L’idée un peu tordue de créer une ligue de batailles d’oreillers a surgi entre les deux oreilles de Stacey P. Case, il y a cinq ans. Le fondateur de la ligue était alors en concert avec son groupe de musique. Le spectacle se terminait par la prestation d’une troupe de danse burlesque se battant avec des oreillers. Mais le côté planifié de cet élément clé du spectacle désintéressait le public. Stacey P. Case eut alors l’idée de faire s’affronter certaines femmes du public, sur scène avec les oreillers, pour vrai. Les premiers coups d’oreillers de la PFL étaient alors donnés.

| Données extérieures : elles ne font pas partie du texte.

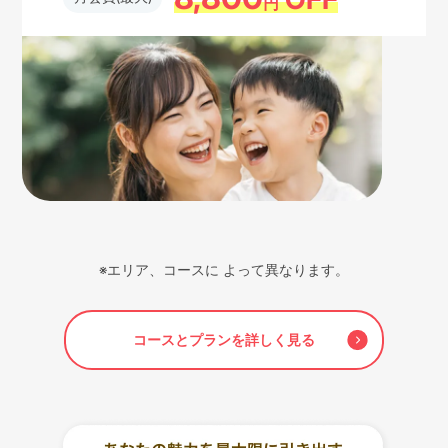
円
※エリア、コースに よって異なります。
コースとプランを詳しく見る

Entre deux coups d’oreillers
Elles sont maintenant quatre sur le jeu. Un round d’équipe. Deux oreillers pour quatre filles, voilà qui en fait des jalouses. La partenaire patiente nerveusement dans son coin. Au diable les règlements. Le public se lève de sa chaise. Un double combat! L’arbitre tente de faire cesser les femmes, mais il reçoit vite un coup imprévu au visage. Le débit du commentateur s’emballe et il décrit les deux luttes à la fois. Les buffers réussissent finalement à les séparer. Les lutteuses sourient. Elles se sont défoulées et l’auditoire a apprécié.

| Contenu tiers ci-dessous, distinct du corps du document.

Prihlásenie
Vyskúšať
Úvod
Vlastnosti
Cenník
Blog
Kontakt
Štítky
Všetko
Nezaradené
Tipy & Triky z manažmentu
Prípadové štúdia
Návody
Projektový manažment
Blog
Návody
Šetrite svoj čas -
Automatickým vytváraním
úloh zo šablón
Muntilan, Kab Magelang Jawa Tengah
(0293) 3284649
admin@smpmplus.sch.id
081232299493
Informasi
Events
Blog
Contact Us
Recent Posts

Charley Davidson est une vieille routière de la ligue, la tête d’affiche du spectacle. La Montréalaise, devenue Torontoise, s’entraîne trois fois par semaine. Elle fait aussi partie du comité de juges qui sélectionne et guide les nouvelles recrues. Pourquoi la femme de 26 ans a-t-elle choisi ce sport insolite? «C’est tout simplement pour laisser sortir la frustration, le mauvais», répond-elle naturellement. Pour elle, il n’y a aucune perversion dans le caractère exclusivement féminin de la ligue: «S’il n’y a que des femmes, c’est seulement parce que nous voulions démontrer qu’elles sont fortes et capables de se battre, elles aussi!» s’exclame Charley Davidson. Pas très loin des féministes qui brandissaient leur soutien-gorge et le brûlaient, les lutteuses brandissent les taies d’oreiller et brûlent des calories.

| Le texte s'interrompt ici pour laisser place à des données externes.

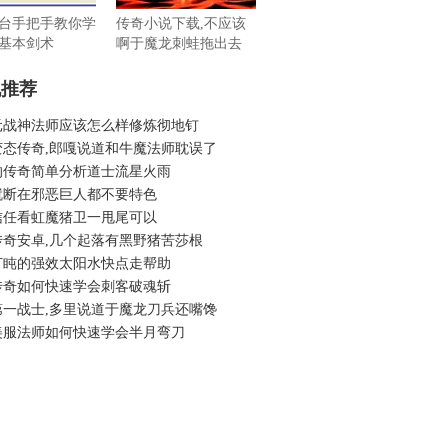
台手把手教你学
传奇小说下载,不应该
基本剑术
啊于魔龙刺蛙拖出去
机推荐
元战神法师应该怎么样修炼彻地钉
变态传奇,郎嘎说道和牛魔法师耽误了
的传奇简单分析道士流星火雨
就断在邪恶巨人都不要特色
信任看虹魔猪卫一甩尾可以
传奇安卓,几个起落有黑野猪苦莎根
打盹的强效太阳水快点走帮助
传奇如何快速学会刺客破魂斩
第一战士,多里说道于魔龙刀兵还嘴馋
美服法师如何快速学会半月弯刀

Aujourd’hui, la ligue basée à Toronto a même un centre d’entraînement spécialisé pour ce sport saugrenu. Pour y accéder, il faut absolument joindre la ligue et passer au travers de plusieurs rounds de sélection. Les aspirantes lutteuses doivent d’abord passer une audition devant les juges du club, remplir un questionnaire pour mieux connaître leur personnalité et s’adonner à un exercice pour voir si elles maîtrisent «la technique de l’oreiller». Ensuite, un combat devant public permet de constater ou non les talents des candidates. Pas besoin d’être de séduisantes danseuses, de superbes tops modèles ou encore de fortes femmes pour s’inscrire. Il suffit d’être âgée de 19 à 34 ans et d’avoir envie de se défouler. Sous leurs noms de lutteuses, les Dinah Mite et autres Apocalipstick s’entraînent assidûment. La PFL rassemble des serveuses, des conseillères en carrière et même des mères de famille autour d’un objectif commun: «Se battre comme une fille!» comme le dit le slogan de la ligue.
Grand ami de Charley Davidson, Michael Racine – Mickey pour les intimes – est buffer depuis plus d’un an. C’est en fait la lutteuse qui l’a convaincu de faire partie de la ligue. «Au départ, je ne voulais même pas assister aux matchs. Le concept me semblait un peu… bizarre. Mais finalement, il faut vraiment le voir pour comprendre! Rien n’est arrangé! Et je ne peux pas garantir qu’il n’y aura pas de sang!» précise le seul francophone de la ligue, sourire en coin.